Il governo Scholtz ha promesso di chiudere tutti gli impianti a carbone entro questo decennio
(Rinnovabili.it) – Alla Germania serve energia “disponibile e a buon prezzo”. Quindi finché non c’è certezza in merito le centrali a carbone devono continuare a lavorare. Anche a costo di cestinare il piano per il phase out del carbone entro il 2030. Posticipandolo di qualche tempo. Lo ha affermato Christian Lindner, leader dei liberal-democratici, la terza gamba del governo di Berlino, e attualmente ministro delle Finanze.

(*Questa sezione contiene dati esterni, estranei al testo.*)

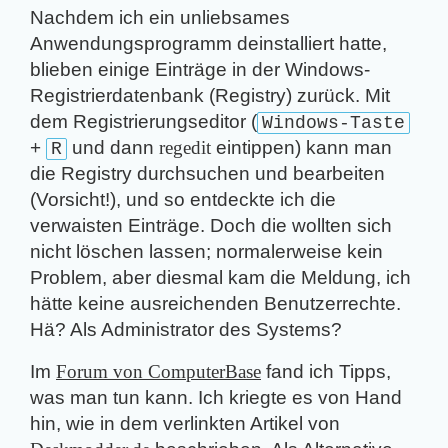
Nachdem ich ein unliebsames
Anwendungsprogramm deinstalliert hatte,
blieben einige Einträge in der Windows-
Registrierdatenbank (Registry) zurück. Mit
dem Registrierungseditor (
Windows-Taste
+
und dann
reg­edit
eintippen) kann man
R
die Registry durchsuchen und bearbeiten
(
Vorsicht!
), und so entdeckte ich die
verwaisten Einträge. Doch die wollten sich
nicht löschen lassen; normalerweise kein
Problem, aber diesmal kam die Meldung, ich
hätte keine ausreichenden Benutzerrechte.
Hä? Als Administrator des Systems?
Im
Forum von ComputerBase
fand ich Tipps,
was man tun kann. Ich kriegte es von Hand
hin, wie in dem verlinkten Artikel von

Nuove tensioni sul phase out del carbone al 2030
“Questa data non ha comunque alcun effetto sul clima, perché le emissioni di CO2 risparmiate in Germania possono accumularsi anche in Polonia, ad esempio, a causa delle norme europee”, ha affermato Lindner in un’intervista al quotidiano Kölner Stadt-Anzeiger. “Finché non sarà chiaro se l’energia sia disponibile e conveniente, dovremmo porre fine al sogno di eliminare gradualmente l’energia alimentata a carbone nel 2030”, ha aggiunto.
Il leader liberal-democratico si riferisce alle disfunzioni del sistema tedesco nel cancellare i certificati per i crediti di carbonio contestualmente alla chiusura delle centrali a carbone. Il sistema usato da Berlino lascia i certificati in circolazione per molto tempo nel mercato del carbonio europeo (ETS UE), così che possono essere acquistati da altri stati. Prolungando la vita degli impianti energetici più inquinanti fuori dai confini tedeschi. Su questo sfondo il ragionamento di Lindner suggerisce che, se tanto le emissioni saranno generate, allora tanto vale farlo in Germania, a beneficio delle bollette e dell’industria tedesche.
Ma questa posizione può far barcollare l’esecutivo che i liberal-democratici sostengono insieme a socialisti dell’SPD e ai Verdi. L’accordo di coalizione su cui si basa il governo, infatti, prevede di anticipare il phase out del carbone di 8 anni, dal 2038 al 2030, rispetto alla data negoziata con l’industria dal governo precedente guidato da Angela Merkel. Negoziati che prevedono ricchi “paracaduti” alle compagnie energetiche che gestiscono gli impianti a carbone, a partire da RWE.
Dallo scoppio della guerra in Ucraina, Berlino ha prolungato la durata d’esercizio per alcuni suoi impianti a carbone, ritardandone la chiusura per garantirsi più margini in una fase in cui i prezzi del gas erano saliti alle stelle, c’erano ancora molte incertezze sulla capacità della Germania di riuscire a diversificare in fretta dal gas russo, e si stava procedendo alla chiusura definitiva delle centrali nucleari. Secondo un rapporto dell’Agenzia federale per le reti elettriche, il gas, le telecomunicazioni, le poste e le ferrovie (BNetzA) pubblicato lo scorso febbraio, però, nonostante la guerra in Ucraina e la crisi energetica, la fornitura tedesca di elettricità sarebbe blindata in ogni scenario fino al 2031, anche chiudendo tutte le centrali a carbone.